Escreveu o primeiro numa elucidativa confissão de quem fala do que sabe, a propósito e em defesa do irrecusável vazio de ideias que caracterizaram o desfile de vaidades que ocupou por um dia a Convenção do PS, que "... sucede por isso mesmo que o que poderia ter sido um não acontecimento se transformou num acontecimento - o que estaria claramente na intenção dos promotores".
O que descodificando se traduz nesta simples constatação: assegurada que está a projecção de um "não acontecimento" (entendido enquanto acto concebido não para ter conteúdo mas sim para ser vendido), para quê desperdiçar energia e gastar neurónios no debate sério dos problemas e na procura de soluções? Ou dizendo de outro modo: se o estilo "talk-show" televisivo se revela bastante para cativar o eleitorado, para quê darem-se à maçada de fazer o esforço de uma campanha assente no contacto directo, no esclarecimento e no convencimento? Pelo que, para além de mais, uns shows certamente já em encenação, uns quantos sacos e aventais de plástico se afiguram bastante para os objectivos em vista.
J. Carlos Vasconcelos, por seu turno, na avaliação do desempenho de cada um dos principais partidos políticos, apresentava como razão para a dificuldade de afirmação do PCP aquela que "... resulta de factores exógenos de uma certa forma de comportamento dos media, que cada vez mais privilegiando o espectáculo, a polémica, e as figuras da socialite política, dão menos relevo à iniciativa comunista do que a quaisquer outras".
Com esta contribuição, de quem também fala do que conhece, talvez assim se perceba melhor esta dualidade de critérios que permite aos outros repetir vezes sem fim as mesmas ideias sempre apresentadas por quem as amplia como a mais recente das novidades sem o risco de serem consideradas cassete como com o PCP sucede quando reitera alguma proposta ou ideia cuja actualidade o exige; que permite aos outros honras de primeira página ou directo televisivo quando apresentam a mesmíssima proposta que o PCP reiteradamente divulgou sempre na mais completa distracção (a título de exemplo e apenas para avivar memórias, a redução do preço dos combustíveis, o aumento das pensões de reforma, o imposto sobre o movimento de capitais); que possibilita aos outros rios de linhas e tempo de antena sobre os candidatos indisponíveis ou os potenciais não candidatos às legislativas em doses tais que não sobra o espaço para divulgar o conjunto dos candidatos da CDU já apresentados por todo o País.


Ganhar consciência

Sem dúvida que a abstenção e as razões que empurram o seu crescimento são um factor de preocupação maior. A abstenção transporta, diluída no frio dos números que a dimensionam em cada eleição, uma expressão de forma de exclusão, de afastamento de participação cívica e democrática, de abandono do uso de uma arma que podia responder às fundadas razões de desmotivação e descrença que as políticas de direita têm arrastado centenas de milhares de portugueses e portuguesas. Na sua maioria, aqueles que menos têm e com mais dificuldades vivem.

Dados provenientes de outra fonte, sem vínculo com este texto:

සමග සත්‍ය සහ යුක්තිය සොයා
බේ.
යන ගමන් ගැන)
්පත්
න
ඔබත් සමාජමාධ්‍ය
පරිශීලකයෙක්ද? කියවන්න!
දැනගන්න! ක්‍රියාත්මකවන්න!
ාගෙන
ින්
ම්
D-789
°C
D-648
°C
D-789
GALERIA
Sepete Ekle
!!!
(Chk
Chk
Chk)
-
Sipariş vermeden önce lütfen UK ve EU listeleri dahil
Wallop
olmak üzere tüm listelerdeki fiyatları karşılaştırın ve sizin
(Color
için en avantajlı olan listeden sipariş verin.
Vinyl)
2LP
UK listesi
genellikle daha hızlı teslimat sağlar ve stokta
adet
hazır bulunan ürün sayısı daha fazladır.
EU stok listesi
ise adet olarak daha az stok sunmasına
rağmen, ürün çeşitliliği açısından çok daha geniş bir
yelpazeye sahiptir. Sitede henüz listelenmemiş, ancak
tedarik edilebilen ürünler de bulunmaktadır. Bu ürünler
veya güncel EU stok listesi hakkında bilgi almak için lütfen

E por mais contraditório que se afigure, a abstenção é invariavelmente em si mesmo uma forma de reacção e de atitude que acaba por premiar precisamente aqueles que pelas suas políticas, pelo desrespeito com os compromissos assumidos e pela falta de transparência arrastam a política para as margens da suspeição.

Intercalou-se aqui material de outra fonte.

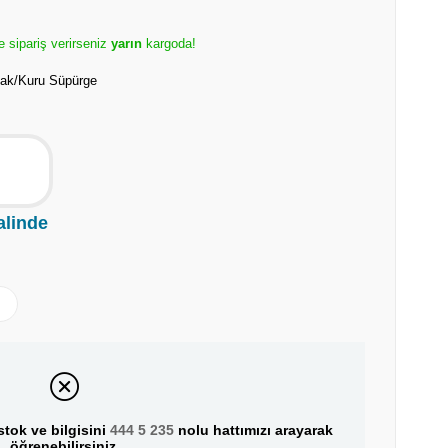
e sipariş verirseniz
yarın
kargoda!
lak/Kuru Süpürge
alinde
tok ve bilgisini
444 5 235
nolu hattımızı arayarak
öğrenebilirsiniz.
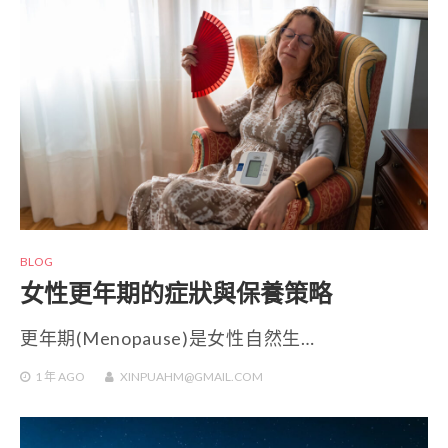
BLOG
女性更年期的症狀與保養策略
更年期(Menopause)是女性自然生…
1 年
AGO
XINPUAHM@GMAIL.COM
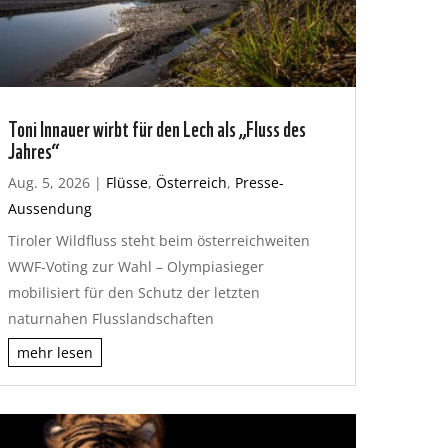
Toni Innauer wirbt für den Lech als „Fluss des
Jahres“
Aug. 5, 2026
|
Flüsse
,
Österreich
,
Presse-
Aussendung
Tiroler Wildfluss steht beim österreichweiten
WWF-Voting zur Wahl – Olympiasieger
mobilisiert für den Schutz der letzten
naturnahen Flusslandschaften
mehr lesen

Tomassem em suas mãos, todos aqueles que têm encontrado na abstenção o refúgio e forma de protesto, a determinação de dar sentido pelo voto à expressão dos seu descontentamento e vontade de mudança e naturalmente contribuiriam para ver atenuados ou resolvidos muitos dos factores que os decepcionam e lhes penalizam o seu dia-a-dia.

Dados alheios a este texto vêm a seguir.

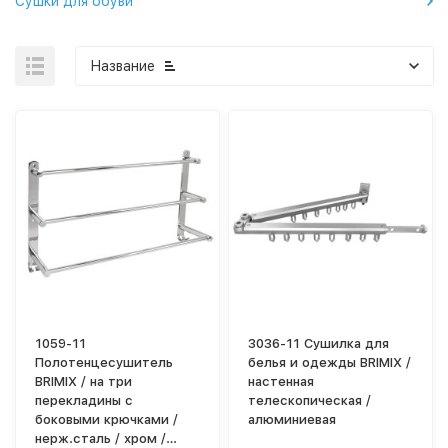
Сушки для обуви
Название
1059-11
3036-11 Сушилка для
Полотенцесушитель
белья и одежды BRIMIX /
BRIMIX / на три
настенная
перекладины с
телескопическая /
боковыми крючками /
алюминиевая
нерж.сталь / хром /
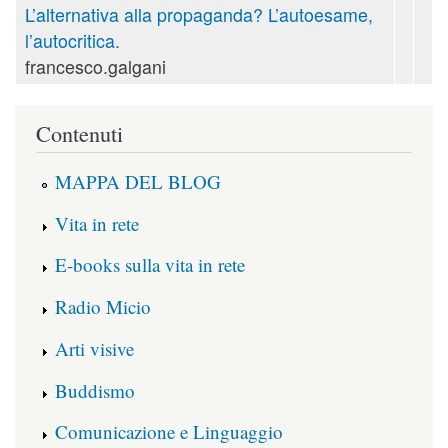
L’alternativa alla propaganda? L’autoesame,
l’autocritica.
francesco.galgani
Contenuti
MAPPA DEL BLOG
Vita in rete
E-books sulla vita in rete
Radio Micio
Arti visive
Buddismo
Comunicazione e Linguaggio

Ganhasse consciência, em todos quantos em muitos momentos encontraram no PCP a força que ao seu lado os acompanhou e defendeu nas suas lutas ou aspirações, que a atitude certa era distingui-lo com o seu voto e apoio e não com a abstenção, e as possibilidades de uma viragem à esquerda na política nacional que lhes assegurasse o respeito pelos seus direitos, o desejo de uma vida melhor e de justiça social porque ambicionam, seria mais facilmente realizado.